For nature crescent doth not grow alone
In thews and bulk, but as this temple waxes,
The inward service of the mind and soul
Grows wide withal.

      (H., I, 2, 11—14)

Скептицизм Гамлета в вопросе о бессмертии души сказался в монологе «Быть или не быть», а также в его последних словах перед смертью: «Остальное — молчание» (H., IV, 5, 350). Этот скептицизм более всего сближает Гамлета и Монтеня.

Вместе с тем Шекспир показывает, что Гамлета отличает от Горацио и, как можно сделать вывод, от стоиков и скептиков древности его темперамент. Ему совсем не свойственна уравновешенность и невозмутимость философов, их способность отвлекаться от бедствий мира и собственных страданий. Напротив, Гамлет наделен бурным, страстным темпераментом, он воспринимает факты сначала эмоционально, его первая реакция — импульсивная, непосредственная, насыщенная личными эмоциями. Только на следующей стадии он уже соединяет страсть и разум, говорит как мыслитель, для которого типичны сравнения, обобщения, поиски, сомнения и колебания.

Если вспомнить многочисленные рассуждения Монтеня о некоторых особенностях психологии ученого, то окажется, что Гамлет обладает многими из них. Но от ученых, да и от самого Монтеня Гамлета отличает его страстный, «взрывчатый» темперамент. Еще в конце XVIII в. критик В. Ричардсон отметил особенность темперамента Гамлета: его ум находится в состоянии сильнейшего возбуждения, речь наполнена неприятными, болезненными образами, при этом Гамлет во всем повинуется благородным побуждениям, исходит из высшего принципа добродетели и нравственной красоты1.
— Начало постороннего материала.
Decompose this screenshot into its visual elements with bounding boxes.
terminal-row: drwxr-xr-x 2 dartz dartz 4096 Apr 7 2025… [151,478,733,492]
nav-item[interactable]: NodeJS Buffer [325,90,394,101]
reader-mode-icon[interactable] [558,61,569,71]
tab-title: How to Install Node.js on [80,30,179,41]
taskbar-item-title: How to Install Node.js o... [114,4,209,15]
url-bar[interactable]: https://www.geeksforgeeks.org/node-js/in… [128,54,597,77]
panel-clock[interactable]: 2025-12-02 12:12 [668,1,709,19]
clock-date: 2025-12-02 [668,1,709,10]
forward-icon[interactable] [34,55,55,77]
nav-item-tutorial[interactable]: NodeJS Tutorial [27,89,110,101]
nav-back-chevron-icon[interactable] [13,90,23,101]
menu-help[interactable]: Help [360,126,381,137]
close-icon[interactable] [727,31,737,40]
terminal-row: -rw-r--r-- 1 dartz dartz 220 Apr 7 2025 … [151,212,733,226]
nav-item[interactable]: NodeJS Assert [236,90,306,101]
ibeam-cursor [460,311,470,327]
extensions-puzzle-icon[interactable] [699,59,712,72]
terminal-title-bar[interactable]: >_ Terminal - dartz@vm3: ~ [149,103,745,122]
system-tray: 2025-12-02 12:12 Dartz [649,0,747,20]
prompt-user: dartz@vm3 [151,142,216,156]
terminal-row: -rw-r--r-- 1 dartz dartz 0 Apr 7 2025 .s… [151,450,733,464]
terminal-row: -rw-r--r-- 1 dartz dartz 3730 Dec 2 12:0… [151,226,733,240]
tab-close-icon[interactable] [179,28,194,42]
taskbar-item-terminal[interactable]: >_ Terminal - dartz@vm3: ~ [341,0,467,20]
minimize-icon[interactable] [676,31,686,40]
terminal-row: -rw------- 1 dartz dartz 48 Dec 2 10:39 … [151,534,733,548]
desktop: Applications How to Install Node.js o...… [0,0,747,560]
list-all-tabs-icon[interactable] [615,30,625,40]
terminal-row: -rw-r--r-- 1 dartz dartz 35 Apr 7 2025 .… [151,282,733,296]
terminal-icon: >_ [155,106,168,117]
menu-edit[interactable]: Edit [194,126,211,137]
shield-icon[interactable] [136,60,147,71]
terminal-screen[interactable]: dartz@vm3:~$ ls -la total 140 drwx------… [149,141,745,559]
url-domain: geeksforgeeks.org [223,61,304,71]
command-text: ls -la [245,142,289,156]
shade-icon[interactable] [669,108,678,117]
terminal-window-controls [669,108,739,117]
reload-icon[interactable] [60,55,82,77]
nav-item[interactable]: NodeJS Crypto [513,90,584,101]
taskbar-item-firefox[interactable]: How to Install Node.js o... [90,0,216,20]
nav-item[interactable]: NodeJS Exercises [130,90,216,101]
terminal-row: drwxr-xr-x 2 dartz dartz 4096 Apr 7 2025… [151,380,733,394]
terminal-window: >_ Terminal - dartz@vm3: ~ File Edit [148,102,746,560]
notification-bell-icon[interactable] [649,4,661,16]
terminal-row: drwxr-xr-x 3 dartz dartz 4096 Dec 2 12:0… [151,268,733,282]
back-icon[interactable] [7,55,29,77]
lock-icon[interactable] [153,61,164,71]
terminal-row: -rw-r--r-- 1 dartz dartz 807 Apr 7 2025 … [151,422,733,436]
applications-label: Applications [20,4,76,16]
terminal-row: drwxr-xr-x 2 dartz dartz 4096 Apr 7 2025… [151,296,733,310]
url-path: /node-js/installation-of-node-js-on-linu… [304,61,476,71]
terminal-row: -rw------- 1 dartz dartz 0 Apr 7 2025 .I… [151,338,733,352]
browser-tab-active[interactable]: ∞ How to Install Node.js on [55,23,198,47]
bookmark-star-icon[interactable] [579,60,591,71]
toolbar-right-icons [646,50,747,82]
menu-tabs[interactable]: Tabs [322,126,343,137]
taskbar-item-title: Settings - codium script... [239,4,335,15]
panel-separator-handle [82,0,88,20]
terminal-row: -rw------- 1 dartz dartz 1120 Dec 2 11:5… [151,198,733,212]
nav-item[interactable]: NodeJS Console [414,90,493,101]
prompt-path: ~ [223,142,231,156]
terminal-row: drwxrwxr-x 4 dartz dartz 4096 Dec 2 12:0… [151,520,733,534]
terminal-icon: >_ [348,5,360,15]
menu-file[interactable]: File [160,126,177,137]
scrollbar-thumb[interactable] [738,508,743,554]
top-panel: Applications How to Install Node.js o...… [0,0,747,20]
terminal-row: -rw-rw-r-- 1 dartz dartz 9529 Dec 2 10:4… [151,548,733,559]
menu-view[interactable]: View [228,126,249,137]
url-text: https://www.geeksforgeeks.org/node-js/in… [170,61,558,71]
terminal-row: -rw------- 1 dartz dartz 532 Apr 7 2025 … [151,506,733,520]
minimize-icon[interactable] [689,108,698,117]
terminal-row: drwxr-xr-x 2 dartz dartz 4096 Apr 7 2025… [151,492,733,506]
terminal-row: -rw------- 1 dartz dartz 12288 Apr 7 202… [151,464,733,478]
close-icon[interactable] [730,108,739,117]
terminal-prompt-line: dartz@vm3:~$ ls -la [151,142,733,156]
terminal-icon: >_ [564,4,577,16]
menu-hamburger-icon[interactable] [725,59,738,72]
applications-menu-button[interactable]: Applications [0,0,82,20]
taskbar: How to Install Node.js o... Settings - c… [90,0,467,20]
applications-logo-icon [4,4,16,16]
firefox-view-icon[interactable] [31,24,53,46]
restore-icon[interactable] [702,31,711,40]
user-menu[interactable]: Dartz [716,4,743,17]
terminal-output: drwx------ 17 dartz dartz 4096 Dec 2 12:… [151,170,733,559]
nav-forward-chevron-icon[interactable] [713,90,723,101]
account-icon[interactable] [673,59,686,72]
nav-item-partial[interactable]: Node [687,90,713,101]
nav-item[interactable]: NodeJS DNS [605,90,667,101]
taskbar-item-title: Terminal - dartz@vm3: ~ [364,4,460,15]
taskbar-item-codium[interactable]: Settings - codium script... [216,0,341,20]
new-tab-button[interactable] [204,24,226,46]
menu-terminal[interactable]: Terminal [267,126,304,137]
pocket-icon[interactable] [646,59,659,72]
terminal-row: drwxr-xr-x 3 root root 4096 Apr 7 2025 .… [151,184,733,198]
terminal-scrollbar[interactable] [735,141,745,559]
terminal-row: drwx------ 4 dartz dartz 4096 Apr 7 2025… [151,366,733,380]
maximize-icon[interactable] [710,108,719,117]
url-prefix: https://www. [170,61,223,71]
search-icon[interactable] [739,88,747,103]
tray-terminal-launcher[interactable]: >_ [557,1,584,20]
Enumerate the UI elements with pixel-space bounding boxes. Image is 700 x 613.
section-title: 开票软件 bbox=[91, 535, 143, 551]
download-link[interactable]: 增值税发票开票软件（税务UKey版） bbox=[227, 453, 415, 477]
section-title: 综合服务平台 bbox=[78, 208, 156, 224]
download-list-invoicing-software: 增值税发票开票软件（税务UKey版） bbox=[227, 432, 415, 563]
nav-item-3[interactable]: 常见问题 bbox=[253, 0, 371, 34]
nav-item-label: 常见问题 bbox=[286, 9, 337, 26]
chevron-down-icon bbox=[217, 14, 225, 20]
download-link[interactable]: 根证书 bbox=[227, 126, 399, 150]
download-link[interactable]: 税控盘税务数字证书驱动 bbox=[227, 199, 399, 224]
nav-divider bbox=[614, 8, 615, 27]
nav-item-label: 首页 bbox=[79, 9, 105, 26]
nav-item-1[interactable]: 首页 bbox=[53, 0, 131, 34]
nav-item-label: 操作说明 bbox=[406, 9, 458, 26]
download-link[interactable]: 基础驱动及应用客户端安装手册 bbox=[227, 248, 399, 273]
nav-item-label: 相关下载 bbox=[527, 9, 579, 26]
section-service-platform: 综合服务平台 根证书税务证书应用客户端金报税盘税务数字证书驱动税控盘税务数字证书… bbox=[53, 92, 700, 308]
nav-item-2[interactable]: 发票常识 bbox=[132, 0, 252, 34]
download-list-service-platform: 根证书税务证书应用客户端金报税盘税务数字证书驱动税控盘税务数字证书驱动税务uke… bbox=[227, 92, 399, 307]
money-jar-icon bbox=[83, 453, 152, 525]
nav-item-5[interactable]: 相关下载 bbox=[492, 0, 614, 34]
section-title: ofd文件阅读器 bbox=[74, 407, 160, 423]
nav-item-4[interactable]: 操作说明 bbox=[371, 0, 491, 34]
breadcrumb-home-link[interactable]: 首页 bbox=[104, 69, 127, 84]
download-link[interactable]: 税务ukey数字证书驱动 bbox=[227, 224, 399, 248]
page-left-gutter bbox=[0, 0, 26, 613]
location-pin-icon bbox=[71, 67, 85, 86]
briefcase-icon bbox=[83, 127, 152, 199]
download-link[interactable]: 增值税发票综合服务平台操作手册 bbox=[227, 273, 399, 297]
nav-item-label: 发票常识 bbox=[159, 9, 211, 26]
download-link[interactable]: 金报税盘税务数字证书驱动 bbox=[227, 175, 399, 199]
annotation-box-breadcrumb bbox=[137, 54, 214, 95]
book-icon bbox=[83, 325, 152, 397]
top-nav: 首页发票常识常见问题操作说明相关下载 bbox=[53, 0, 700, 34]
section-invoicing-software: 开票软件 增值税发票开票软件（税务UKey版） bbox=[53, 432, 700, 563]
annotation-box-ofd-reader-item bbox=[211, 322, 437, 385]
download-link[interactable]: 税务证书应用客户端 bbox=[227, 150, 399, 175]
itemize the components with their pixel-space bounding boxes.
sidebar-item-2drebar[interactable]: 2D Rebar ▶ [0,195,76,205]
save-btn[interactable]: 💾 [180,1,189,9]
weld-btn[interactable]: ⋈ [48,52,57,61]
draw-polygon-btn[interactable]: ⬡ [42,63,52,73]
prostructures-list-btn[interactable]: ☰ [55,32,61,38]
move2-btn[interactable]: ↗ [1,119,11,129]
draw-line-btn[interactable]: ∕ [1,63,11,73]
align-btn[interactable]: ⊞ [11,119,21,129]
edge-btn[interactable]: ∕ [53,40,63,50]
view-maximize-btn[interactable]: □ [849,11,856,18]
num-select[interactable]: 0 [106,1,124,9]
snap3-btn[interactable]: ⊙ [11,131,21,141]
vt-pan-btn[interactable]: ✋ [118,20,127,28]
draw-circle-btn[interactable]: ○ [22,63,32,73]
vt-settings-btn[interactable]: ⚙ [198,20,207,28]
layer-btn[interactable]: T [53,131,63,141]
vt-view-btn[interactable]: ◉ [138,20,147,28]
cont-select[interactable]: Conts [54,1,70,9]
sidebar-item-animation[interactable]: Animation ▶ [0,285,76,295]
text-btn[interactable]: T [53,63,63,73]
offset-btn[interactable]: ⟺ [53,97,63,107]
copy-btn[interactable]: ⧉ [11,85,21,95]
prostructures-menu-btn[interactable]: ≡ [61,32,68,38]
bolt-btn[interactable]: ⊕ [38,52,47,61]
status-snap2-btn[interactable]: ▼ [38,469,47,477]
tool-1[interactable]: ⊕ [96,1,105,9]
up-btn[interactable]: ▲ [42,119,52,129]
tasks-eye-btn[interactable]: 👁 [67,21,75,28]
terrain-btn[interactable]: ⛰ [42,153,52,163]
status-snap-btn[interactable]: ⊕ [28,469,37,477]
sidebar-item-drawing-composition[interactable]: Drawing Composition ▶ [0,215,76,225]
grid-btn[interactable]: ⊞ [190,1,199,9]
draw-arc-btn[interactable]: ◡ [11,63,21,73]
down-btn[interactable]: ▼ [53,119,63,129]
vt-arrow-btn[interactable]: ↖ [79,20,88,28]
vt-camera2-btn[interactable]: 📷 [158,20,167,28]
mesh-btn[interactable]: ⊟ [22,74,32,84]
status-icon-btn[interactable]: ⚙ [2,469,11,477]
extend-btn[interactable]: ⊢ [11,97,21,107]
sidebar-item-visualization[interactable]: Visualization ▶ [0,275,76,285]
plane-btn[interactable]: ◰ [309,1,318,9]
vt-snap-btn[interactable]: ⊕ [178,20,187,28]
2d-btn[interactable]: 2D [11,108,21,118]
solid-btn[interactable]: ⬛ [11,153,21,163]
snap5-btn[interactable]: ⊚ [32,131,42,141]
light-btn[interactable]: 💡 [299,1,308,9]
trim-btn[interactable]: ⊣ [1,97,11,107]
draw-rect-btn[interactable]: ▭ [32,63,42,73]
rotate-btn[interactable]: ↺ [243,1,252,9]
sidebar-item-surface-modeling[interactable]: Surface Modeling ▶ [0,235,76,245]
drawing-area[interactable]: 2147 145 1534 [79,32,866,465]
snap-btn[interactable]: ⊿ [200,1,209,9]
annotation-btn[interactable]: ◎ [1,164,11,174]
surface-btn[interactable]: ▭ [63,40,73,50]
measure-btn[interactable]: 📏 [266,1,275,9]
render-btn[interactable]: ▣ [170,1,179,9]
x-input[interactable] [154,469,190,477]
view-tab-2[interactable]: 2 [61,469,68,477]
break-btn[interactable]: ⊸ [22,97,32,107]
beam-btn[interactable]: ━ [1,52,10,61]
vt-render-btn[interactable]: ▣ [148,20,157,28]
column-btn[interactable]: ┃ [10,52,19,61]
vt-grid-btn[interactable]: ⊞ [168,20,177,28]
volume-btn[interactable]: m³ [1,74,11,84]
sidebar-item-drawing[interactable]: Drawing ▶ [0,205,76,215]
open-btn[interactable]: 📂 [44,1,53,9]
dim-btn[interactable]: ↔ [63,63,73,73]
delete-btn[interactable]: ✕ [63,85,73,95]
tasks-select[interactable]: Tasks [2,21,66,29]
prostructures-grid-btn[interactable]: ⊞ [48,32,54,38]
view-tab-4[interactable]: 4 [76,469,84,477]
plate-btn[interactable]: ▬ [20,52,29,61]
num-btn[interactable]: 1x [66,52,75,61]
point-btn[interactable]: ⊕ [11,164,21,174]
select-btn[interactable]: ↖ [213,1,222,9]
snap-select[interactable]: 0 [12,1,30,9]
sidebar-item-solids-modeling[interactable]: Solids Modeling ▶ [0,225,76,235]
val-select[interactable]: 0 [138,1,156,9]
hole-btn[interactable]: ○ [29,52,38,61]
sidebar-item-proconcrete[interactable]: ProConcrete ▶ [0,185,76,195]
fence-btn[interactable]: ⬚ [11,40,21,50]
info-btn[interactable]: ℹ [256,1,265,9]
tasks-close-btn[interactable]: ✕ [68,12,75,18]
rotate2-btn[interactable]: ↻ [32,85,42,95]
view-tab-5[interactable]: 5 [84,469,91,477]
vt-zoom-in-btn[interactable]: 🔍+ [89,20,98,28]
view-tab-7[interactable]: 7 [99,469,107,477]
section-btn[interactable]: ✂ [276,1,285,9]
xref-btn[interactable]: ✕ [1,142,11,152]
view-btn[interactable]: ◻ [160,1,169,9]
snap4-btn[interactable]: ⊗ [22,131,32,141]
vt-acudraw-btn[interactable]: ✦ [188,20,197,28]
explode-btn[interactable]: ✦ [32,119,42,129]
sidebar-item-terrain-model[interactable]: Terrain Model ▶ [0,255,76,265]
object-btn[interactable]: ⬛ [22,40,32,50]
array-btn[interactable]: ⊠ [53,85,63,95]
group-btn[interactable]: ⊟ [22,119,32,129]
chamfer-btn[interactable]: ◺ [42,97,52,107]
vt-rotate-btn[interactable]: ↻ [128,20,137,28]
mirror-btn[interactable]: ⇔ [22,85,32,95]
Скептицизм Гамлета, более горький и трагический, чем у Монтеня, однако эта черта мировоззрения Гамлета, действительно, сближает героя Шекспира с Монтенем: их роднит творческий характер скептического отношения к миру. И Монтень, и Гамлет подвергают сомнению многие привычные для окружающих верования и понятия, при этом ни тот ни другой не удовлетворены позицией скептика, для них сомнение должно служить поискам истины. В переводе Джона Флорио часто встречается слово «сомнение». Возможно, что некоторые рассуждения Монтеня послужили импульсом при создании «космогонических» идей Гамлета, введенных Шекспиром в письмо Гамлета Офелии (заметим попутно, что один этот момент мог бы служить достаточным опровержением суждения о том, что Офелия, якобы, не способна понять Гамлета). В любовное послание Шекспир вводит странные идеи:

Сомневайся в том, что звезды — это огонь;
Сомневайся в том, что солнце движется;
Сомневайся в том, что правда — лжец,
Но никогда не сомневайся в том, что я люблю.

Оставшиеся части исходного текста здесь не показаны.